Dataset content =
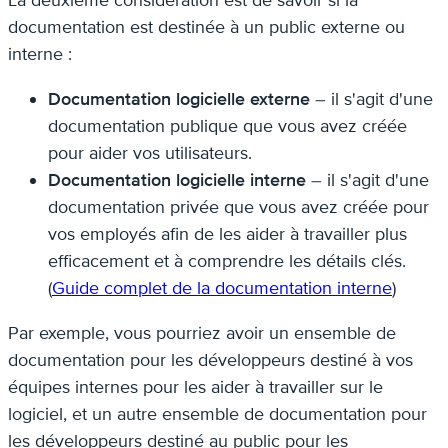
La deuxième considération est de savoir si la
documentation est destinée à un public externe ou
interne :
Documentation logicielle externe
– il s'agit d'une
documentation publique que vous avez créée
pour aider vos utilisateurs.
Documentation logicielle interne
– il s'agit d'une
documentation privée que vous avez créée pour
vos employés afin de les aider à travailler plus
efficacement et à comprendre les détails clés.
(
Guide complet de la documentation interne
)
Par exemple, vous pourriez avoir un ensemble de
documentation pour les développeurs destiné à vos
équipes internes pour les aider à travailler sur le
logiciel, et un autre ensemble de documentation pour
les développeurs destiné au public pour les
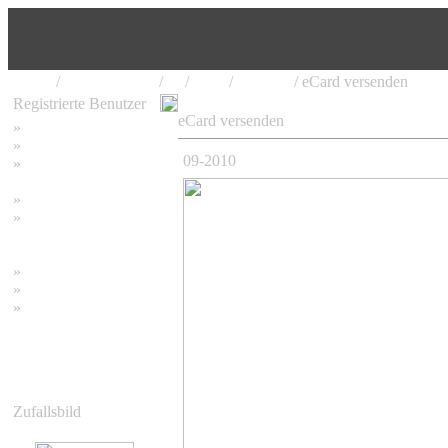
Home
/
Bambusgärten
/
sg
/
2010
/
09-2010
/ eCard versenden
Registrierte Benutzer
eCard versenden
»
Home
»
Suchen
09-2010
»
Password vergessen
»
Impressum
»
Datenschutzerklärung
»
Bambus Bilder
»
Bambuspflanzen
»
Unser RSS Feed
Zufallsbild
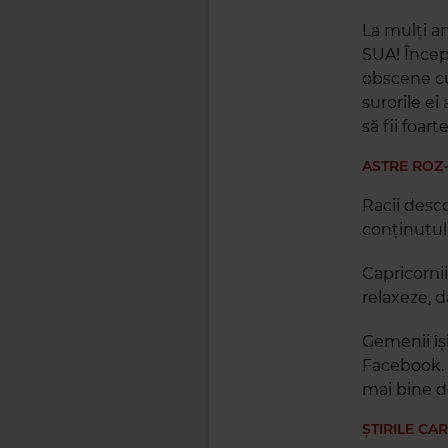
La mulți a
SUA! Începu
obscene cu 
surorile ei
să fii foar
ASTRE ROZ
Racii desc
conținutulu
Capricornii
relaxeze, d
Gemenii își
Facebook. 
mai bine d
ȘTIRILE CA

Task brief =
Please show each line in the records above that contains "vous".

Response to the task =
documentation publique que vous avez créée
documentation privée que vous avez créée pour
Par exemple, vous pourriez avoir un ensemble de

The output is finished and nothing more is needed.